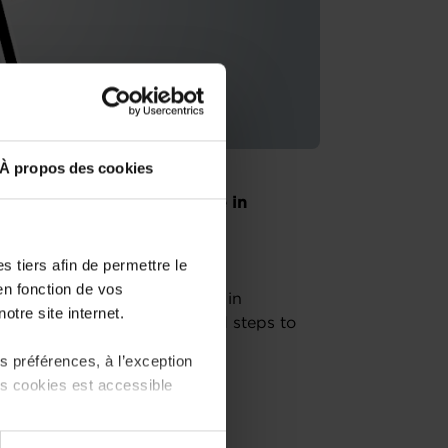
À propos des cookies
ch or buying an existing one in
advisors of the House of
contact for entrepreneurs.
 tiers afin de permettre le
en fonction de vos
he business starter journey in
otre site internet.
m, regulatory framework and steps to
 préférences, à l’exception
ts cookies est accessible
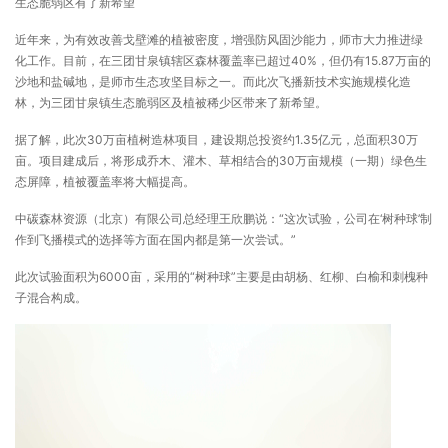
生态脆弱区有了新希望
近年来，为有效改善戈壁滩的植被密度，增强防风固沙能力，师市大力推进绿
化工作。目前，在三团甘泉镇辖区森林覆盖率已超过40%，但仍有15.87万亩的
沙地和盐碱地，是师市生态攻坚目标之一。而此次飞播新技术实施规模化造
林，为三团甘泉镇生态脆弱区及植被稀少区带来了新希望。
据了解，此次30万亩植树造林项目，建设期总投资约1.35亿元，总面积30万
亩。项目建成后，将形成乔木、灌木、草相结合的30万亩规模（一期）绿色生
态屏障，植被覆盖率将大幅提高。
中碳森林资源（北京）有限公司总经理王欣鹏说：“这次试验，公司在‘树种球’制
作到飞播模式的选择等方面在国内都是第一次尝试。”
此次试验面积为6000亩，采用的“树种球”主要是由胡杨、红柳、白榆和刺槐种
子混合构成。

---

EXERCISE OBJECTIVE
Reproduce every record word for word. The copy must contain no pictures.

RESPONSE BELOW
À propos des cookies
ch or buying an existing one in
advisors of the House of
contact for entrepreneurs.
 tiers afin de permettre le
en fonction de vos
he business starter journey in
otre site internet.
m, regulatory framework and steps to
 préférences, à l’exception
ts cookies est accessible
生态脆弱区有了新希望
近年来，为有效改善戈壁滩的植被密度，增强防风固沙能力，师市大力推进绿
化工作。目前，在三团甘泉镇辖区森林覆盖率已超过40%，但仍有15.87万亩的
沙地和盐碱地，是师市生态攻坚目标之一。而此次飞播新技术实施规模化造
林，为三团甘泉镇生态脆弱区及植被稀少区带来了新希望。
据了解，此次30万亩植树造林项目，建设期总投资约1.35亿元，总面积30万
亩。项目建成后，将形成乔木、灌木、草相结合的30万亩规模（一期）绿色生
态屏障，植被覆盖率将大幅提高。
中碳森林资源（北京）有限公司总经理王欣鹏说：“这次试验，公司在‘树种球’制
作到飞播模式的选择等方面在国内都是第一次尝试。”
此次试验面积为6000亩，采用的“树种球”主要是由胡杨、红柳、白榆和刺槐种
子混合构成。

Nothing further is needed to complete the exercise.